Baldy walked through the house looking for Wu while the greasy psycho stood over me. I stayed right there in the floor. Bacon ran over to me and I tried to calm him down.
Baldy, I guess had searched the whole house and came back even angrier than before. He leaned down and tried to pick me up by my shirt and I heard it rip. Ahh, seriously! This was one of my favorite shirts! It was a sheer black sparkly over-blouse that I wore with a purple tank top. As my outer shirt tore off, he got a grip on something a little more solid, my neck. Suddenly I didn't care so much about my blouse. As he held me up, Bacon jumped on his leg biting him repeatedly. Baldy threw me against the back of the couch then picked up Bacon and in one smooth motion threw him into the window. The glass shattered as Bacon flew outside.
"No!" I screamed. I stood up and ran at baldy beating him with both fists as hard as I could, but it didn't faze him at all. Greasy psycho grabbed me by the hair and jerked me backward.
"Tell us where he is, and we won't kill you," Greasy said.
"I don't know!" I said again. Then greasy hit me, I didn't see it coming again. I don't know if he backhanded me or flat out punched me, but it hurt. I felt the blow to my face and I hit the ground again.
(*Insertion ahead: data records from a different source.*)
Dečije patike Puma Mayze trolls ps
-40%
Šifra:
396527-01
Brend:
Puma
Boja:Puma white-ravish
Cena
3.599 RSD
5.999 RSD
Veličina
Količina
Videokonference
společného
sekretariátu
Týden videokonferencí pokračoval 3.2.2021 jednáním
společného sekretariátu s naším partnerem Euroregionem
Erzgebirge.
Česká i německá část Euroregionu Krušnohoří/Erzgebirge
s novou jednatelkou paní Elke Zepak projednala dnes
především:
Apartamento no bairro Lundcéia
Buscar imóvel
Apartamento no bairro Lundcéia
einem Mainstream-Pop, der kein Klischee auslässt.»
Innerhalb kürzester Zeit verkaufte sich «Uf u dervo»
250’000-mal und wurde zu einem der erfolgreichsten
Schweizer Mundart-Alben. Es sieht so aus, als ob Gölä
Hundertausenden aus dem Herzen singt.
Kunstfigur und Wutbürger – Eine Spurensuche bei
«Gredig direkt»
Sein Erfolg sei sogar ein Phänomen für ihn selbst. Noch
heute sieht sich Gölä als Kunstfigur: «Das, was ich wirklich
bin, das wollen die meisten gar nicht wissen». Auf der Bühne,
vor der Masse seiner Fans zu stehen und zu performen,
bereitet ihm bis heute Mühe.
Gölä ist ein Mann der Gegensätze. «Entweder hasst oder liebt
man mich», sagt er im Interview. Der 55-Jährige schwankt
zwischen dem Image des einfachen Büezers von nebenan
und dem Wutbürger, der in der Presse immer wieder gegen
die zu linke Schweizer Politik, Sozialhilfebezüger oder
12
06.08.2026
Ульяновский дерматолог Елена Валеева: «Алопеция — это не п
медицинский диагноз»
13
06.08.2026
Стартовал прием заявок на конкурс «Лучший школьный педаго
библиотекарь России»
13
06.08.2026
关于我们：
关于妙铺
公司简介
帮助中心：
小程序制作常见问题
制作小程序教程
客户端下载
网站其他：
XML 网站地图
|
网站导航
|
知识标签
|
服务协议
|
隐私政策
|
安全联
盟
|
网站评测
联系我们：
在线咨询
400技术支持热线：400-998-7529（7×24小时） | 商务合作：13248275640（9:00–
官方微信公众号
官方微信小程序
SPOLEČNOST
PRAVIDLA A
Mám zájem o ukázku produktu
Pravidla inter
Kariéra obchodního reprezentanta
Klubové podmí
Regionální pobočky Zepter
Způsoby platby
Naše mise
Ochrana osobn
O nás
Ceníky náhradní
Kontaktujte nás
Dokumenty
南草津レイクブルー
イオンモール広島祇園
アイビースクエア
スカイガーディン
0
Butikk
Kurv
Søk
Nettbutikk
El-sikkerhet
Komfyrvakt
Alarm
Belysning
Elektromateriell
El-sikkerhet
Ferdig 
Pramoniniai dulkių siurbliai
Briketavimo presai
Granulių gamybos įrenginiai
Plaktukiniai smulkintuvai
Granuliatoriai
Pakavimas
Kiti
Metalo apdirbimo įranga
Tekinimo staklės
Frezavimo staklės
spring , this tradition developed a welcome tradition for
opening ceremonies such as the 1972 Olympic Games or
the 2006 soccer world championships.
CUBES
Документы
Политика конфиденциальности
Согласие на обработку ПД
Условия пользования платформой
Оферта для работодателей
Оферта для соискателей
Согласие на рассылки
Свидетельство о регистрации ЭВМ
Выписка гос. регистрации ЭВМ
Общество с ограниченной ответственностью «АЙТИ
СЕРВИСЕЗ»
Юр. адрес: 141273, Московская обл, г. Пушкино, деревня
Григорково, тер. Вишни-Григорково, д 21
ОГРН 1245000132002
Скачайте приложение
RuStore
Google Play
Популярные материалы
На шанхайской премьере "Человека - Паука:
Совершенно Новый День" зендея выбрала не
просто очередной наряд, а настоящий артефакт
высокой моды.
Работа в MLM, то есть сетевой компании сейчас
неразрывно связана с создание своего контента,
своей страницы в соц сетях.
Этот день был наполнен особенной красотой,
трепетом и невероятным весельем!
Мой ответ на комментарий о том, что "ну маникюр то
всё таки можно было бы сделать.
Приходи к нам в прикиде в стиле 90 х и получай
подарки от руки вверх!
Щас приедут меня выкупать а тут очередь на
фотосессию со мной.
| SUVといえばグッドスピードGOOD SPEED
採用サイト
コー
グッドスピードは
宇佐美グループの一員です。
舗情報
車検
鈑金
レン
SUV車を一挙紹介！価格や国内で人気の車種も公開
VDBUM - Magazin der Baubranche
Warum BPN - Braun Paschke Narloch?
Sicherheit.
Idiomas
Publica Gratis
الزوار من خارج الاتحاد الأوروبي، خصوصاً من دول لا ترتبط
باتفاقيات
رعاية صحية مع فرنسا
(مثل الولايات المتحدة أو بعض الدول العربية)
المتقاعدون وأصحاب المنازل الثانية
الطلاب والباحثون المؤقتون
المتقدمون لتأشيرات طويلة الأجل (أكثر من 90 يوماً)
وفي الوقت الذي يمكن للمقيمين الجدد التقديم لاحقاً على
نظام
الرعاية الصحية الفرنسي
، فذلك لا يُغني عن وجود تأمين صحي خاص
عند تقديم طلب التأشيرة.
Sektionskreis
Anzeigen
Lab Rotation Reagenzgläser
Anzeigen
Just then the door flew open with a crash
ing thud against the wall and Bo and Wu stepped inside. Oh, thank God! I thought. I stayed huddled in the floor beside the couch as a full on battle broke out in my living room. Bo on one side of the room, and Wu on the other. It was like something you'd see in a movie. Wu was good, he looked like Bruce Lee or Chuck Norris or one of those guys. He flipped and twisted and kicked Baldy over and over. Bo had Greasy up against the wall by the hallway tearing him to shreds. It was the most brutal fight I'd ever seen. Most fights I'd seen in my life were punk guys fighting over girls or their ego and were fights with just pride at stake. This was a fight to the death. Bo and Wu were both taking some hits as well so I ran upstairs to get my baseball bat. I didn't want to play the innocent victim and just sit there while the guys defended me. I was going to help.
Back downstairs I ran up to ol' Greaseball and slammed the bat against the back of his head. Bad idea. The bat broke against his skull, but at least, it seemed to stun him a little and Bo was able to get a few really good shots in.
"I'm ok," Bo told me. "Go help Wu."
He was ok, I was surprised that not long ago he'd looked so helpless lying in his bed sick. I guess he wasn't so helpless after all. He looked fierce and deadly at the moment.
I turned around and Baldy had pinned Wu in the corner by the busted window. I ran at him with my broken bat handle, and I rammed it into the side of his stomach. He cried out in pain and looked down at the bat then at me. He looked over at Bo who had Greasy down on the ground. I guess he figured out he was losing because he ran over to the window that he'd thrown Bacon out of and jumped out.
"Bo!" Wu called out, "He's running!"
"Take care of this one," Bo said to Wu before he jumped out the window after Baldy.
Greasy psycho looked to be unconscious, and Wu locked his hands around the man's ankles and dragged him toward the fireplace. "Help me, Em," Wu ordered, motioning to the fireplace with a quick nod of the head. I knew in that instant what his plan was.
"You can't be serious! We are not burning a vampire in my fireplace!"
Blue flashing lights distracted us both. Great, somebody called the cops! Wu and I exchanged wide-eyed glances.
"I'll get rid of him, you talk to the police."
"Wait! What do I tell them?!" I pleaded in a panic.
"Anything other than two vampires broke into your house," he said as he threw the guy over his shoulder.
"Backdoor?" Wu asked.
"Down the hall," I pointed.
"Good luck," he said and winked at me.